Fred56 Posted October 17, 2007 Posted October 17, 2007 The brain is capable of recursion, regression in upon itself, a re-entrant bootstrapping routine that loads another level of something we term “objectivity”, we "map" this to itself. We objectivise the world by projecting a memory, an image of some part of the external into our internal information "store". Although we don't well understand how our biochemical brains actually do this, we do understand information, and how it behaves.

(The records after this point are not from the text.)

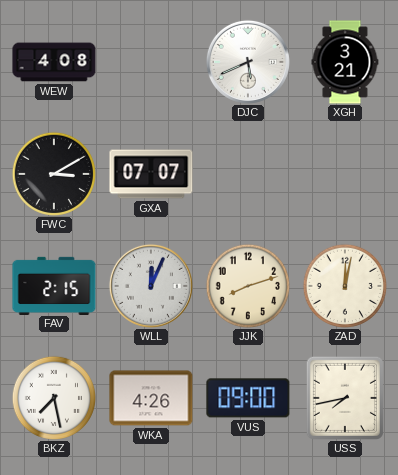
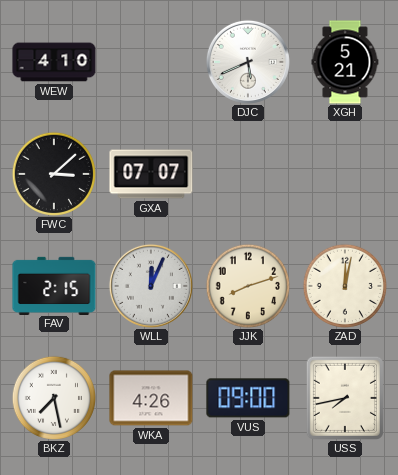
WEW: 4:08 -> 4:10
XGH: 3:21 -> 5:21
FWC: 3:10 -> 3:08
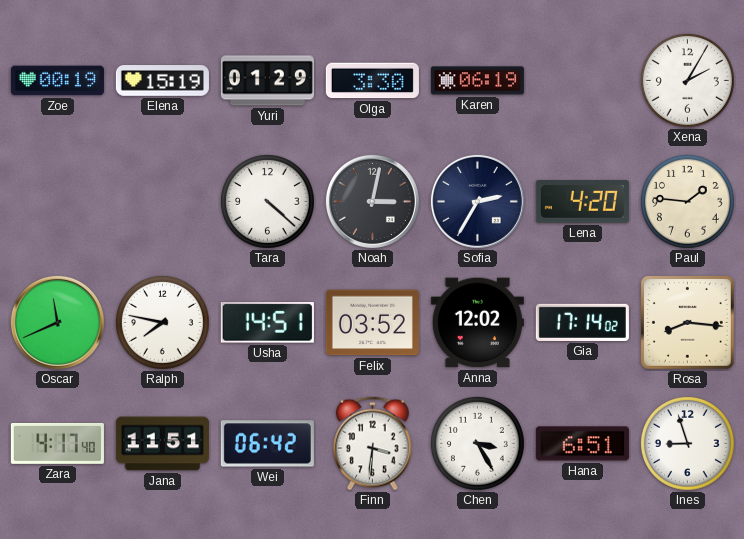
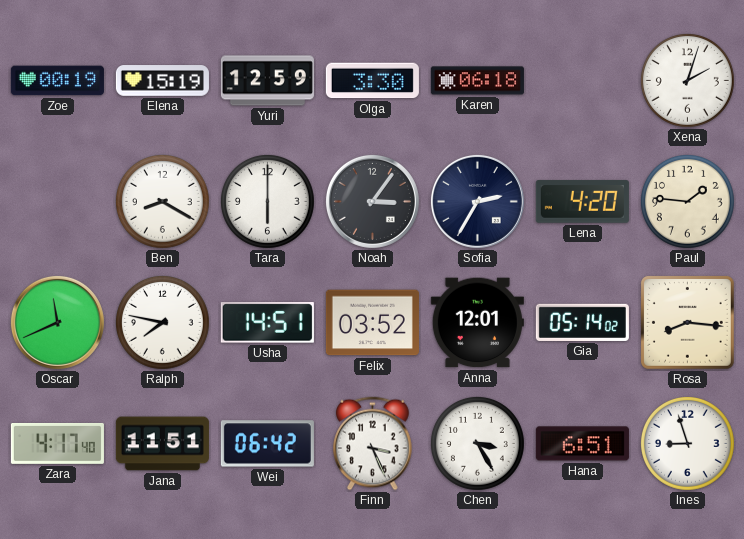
Yuri: 01:29 -> 12:59
Karen: 06:19 -> 06:18
Xena: 2:05 -> 2:03
Ben: none -> 8:20
Tara: 4:22 -> 6:00
Noah: 3:02 -> 3:06
Anna: 12:02 -> 12:01
Gia: 17:14 -> 05:14
Finn: 3:31 -> 3:26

carol Posted November 12, 2007 Posted November 12, 2007 and people believe that the brain and the mind are two separate entities
Fred56 Posted November 12, 2007 Author Posted November 12, 2007 The only difference between two minds is what a group can decide they both know about something. Each individual brain is in that sense a tool, which different individuals use differently, but we all expend energy doing it. In that sense, the information in a mind (a brain) is the result of all that that mind has seen, touched, tasted, or heard in a lifetime. A subset of this experience (knowledge) becomes a useful external abstract only when other observers (a group) decides that it is rational, and forms a logical adjunct, and can become part of the group knowledge. Individual knowledge is unstable, in that sense, and group knowledge is the stable form, symbolic (external) or otherwise. This is why equating information with a message is an incomplete description of it. A message only becomes information when we have expended further energy (on it). Equating it with its representation is incorrect.